Why, she wondered, did it matter so much whether Victor found out about her past or not? Everyone had a past and nearly everyone’s past had a skeleton of sorts in it.
But, for some reason, it did. For some reason she found the idea of him knowing too much about her unsettling. It was as if some part of her suspected that if the distance between them was eroded, then something would be unleashed, although she wasn’t sure what.
She almost ran into James as he was tossing his jacket over the huge mahogany table in the hall. He spun around at the sound of her footsteps, no doubt expecting it to be Jen, and whatever it was he had been about to say became a strangled gasp of shock. They stared at one another, speechless, and finally he said. ‘My God! Alice Carter! What on earth are you doing here?’
Confronting your fears was always easier than fearing the confrontation. Alice looked at him and thought, He’s just a man, a jigsaw piece in a puzzle that has its place amongst all the other pieces. And her memories of him had somehow given him a status that reality, now, was quickly dissipating. He was neither as tall nor as good-looking as she had remembered. He looked weaker than she remembered, less of a force to be reckoned with. She hardly even felt bitter now, although time might well have succeeded in accomplishing that.

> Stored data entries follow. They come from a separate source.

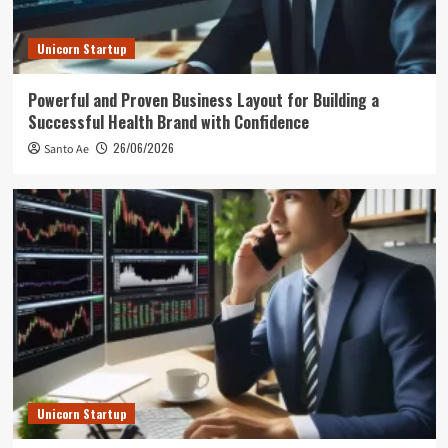
Unicorn Startup
Powerful and Proven Business Layout for Building a
Successful Health Brand with Confidence
26/06/2026
Santo Ae
Unicorn Startup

‘I have to have a word with you, James,’ she said urgently, glancing over her shoulder.
‘But what...what are you doing here?’ He looked dazed.
‘In the kitchen,’ Alice said, grabbing his arm and halfpulling him in the general direction of the kitchen.
She half-expected to find Jen there, relaxing with a cup of coffee and probably smoking a cigarette, but when they got there it was empty. She looked around her, struck by the familiarity and the strangeness of it all. The same weathered bottle-green Aga, the same solid wooden units, the same huge pine table, even. Nothing was out of place. It looked as though it was seldom used, as no doubt was the case if what his cleaner had said was true.
‘I can’t believe it’s you, Ali,’ he said, regaining his power of coherent speech. ‘My God, you’ve changed. You’ve had your hair cut!’ He made it sound as though, in four years, having one’s hair cut was a reckless adventure.
‘Sit down, James.’
He sat down and continued to stare at her in the manner of someone who was looking at a ghost. The fact that he had been caught off guard also helped to boost her confidence. She had spent days agonising over what her reaction would be when she finally saw him for the first time in years, dreading the memories that would surface. A sense of purpose had melted all that into the background.
‘You look great,’ he said, observing her with the same boyish enthusiasm that had won her over in the first place; except now it did nothing for her at all. Oh, he had been enthusiastic all right, until it had come to the crunch. Was it any wonder that her impressions of men tended to be a little jaded? If and when she ever found a man, she would make sure that he was a solid, dependable type. Charm was something that she would steer well clear of.
‘I’m here with Victor Temple,’ Alice said, cutting short any temptation he might have had to go over old times. ‘I work for him.’